Aviva Investors has already spent £5.2bn on renewable energy infrastructure, such as wind and solar projects, over the past five years on behalf of clients, creating enough generation capacity to power a million homes.

Mr Versey said asset managers must move on from making pledges about environmental improvements to demonstrate meaningful action to reduce carbon emissions.

Robust sustainable investment or impact metrics will be embedded in at least half of any new pooled strategies offered by the real assets unit.

Mr Versey’s promotion is just latest in a series of sweeping changes at Aviva under Amanda Blanc who was appointed group CEO in July 2020 with a brief to shake up the sprawling insurance group.

Ms Blanc has said that she is “determined to change Aviva and [to] unlock value” by restructuring the business. Aviva has sold majority ownership of its operations in Italy and Singapore to focus better on competing in the UK, Ireland and Canada. A number of senior personnel changes have followed including the recruitment in December of Adam Winslow to the newly created role of international chief executive from rival insurer AIG. Doug Brown will join in April as CEO of UK & Ireland Life Insurance from Canada Life, another rival insurer.

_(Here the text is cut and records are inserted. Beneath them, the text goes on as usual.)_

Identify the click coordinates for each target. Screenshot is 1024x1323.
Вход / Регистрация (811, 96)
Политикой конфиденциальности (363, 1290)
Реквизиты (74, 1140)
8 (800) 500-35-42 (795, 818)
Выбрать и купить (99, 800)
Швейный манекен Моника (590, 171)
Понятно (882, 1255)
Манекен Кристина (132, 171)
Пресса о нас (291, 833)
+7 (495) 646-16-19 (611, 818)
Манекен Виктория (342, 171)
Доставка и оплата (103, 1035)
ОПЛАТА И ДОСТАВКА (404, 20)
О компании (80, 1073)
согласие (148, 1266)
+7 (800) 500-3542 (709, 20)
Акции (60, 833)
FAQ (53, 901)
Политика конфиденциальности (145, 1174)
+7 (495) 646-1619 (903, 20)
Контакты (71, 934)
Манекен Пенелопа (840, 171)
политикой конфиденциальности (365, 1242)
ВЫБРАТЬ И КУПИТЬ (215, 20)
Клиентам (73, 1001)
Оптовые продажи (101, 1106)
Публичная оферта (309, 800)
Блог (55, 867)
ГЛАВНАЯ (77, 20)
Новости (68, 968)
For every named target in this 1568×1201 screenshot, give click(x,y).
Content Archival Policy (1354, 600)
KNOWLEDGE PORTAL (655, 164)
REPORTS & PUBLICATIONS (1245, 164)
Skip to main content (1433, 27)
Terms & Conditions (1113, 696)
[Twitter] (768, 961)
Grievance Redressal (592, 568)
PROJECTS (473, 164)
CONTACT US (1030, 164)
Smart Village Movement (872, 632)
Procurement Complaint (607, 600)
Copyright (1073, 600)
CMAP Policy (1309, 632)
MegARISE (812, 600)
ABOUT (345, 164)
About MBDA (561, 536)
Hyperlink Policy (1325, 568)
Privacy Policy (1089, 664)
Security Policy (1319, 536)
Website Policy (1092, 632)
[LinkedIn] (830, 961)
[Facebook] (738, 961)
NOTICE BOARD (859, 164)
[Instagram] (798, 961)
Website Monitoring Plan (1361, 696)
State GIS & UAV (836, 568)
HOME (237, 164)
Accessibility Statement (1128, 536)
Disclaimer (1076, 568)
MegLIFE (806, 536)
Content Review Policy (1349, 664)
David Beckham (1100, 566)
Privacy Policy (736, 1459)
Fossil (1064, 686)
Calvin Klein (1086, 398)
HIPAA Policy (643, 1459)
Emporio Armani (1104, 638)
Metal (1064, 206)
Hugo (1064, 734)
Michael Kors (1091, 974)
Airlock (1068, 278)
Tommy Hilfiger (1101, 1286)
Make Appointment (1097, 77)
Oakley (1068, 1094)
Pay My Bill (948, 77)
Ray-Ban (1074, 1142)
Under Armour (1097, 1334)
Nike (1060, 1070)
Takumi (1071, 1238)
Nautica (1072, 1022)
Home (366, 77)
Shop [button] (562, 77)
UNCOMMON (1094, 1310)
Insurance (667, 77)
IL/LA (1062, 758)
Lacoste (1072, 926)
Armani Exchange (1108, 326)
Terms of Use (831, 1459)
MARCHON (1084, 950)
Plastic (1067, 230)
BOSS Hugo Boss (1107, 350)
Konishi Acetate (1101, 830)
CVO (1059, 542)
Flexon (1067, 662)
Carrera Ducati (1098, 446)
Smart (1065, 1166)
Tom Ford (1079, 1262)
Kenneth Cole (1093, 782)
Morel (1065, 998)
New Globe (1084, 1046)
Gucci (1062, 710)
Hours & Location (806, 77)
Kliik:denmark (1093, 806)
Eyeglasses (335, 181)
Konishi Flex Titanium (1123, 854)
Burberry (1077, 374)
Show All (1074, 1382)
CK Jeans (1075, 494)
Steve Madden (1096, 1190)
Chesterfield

Another prominent change made under Ms Blanc’s new regime was the departure of Euan Munro, the previous chief executive of Aviva Investors, who left abruptly this month. Mr Munro has since moved to BNY Mellon as the head of its £44bn Newton Investment Management arm.

Attracting new business from external clients proved problematic for Aviva Investors over the seven years of Mr Munro’s leadership. Net inflows from external clients rose to £1.2bn in the first nine months of 2020, compared with £500m gathered over the same period in the previous year. But external clients still only account for just over a fifth of total assets at Aviva Investors, well below the target of 30 per cent that Mr Munro hoped to achieve. Earnings have also been falling sharply. Operating profits dropped 42 per cent to £35m in the first six months of this year.

Mr Versey declined to discuss Mr Munro’s departure when speaking to the Financial Times this week. He said delivering improvements in investment performance for clients would be “front and centre” of his objectives.

“Expanding the external client base is a key plank of Aviva Investors strategy,” he said.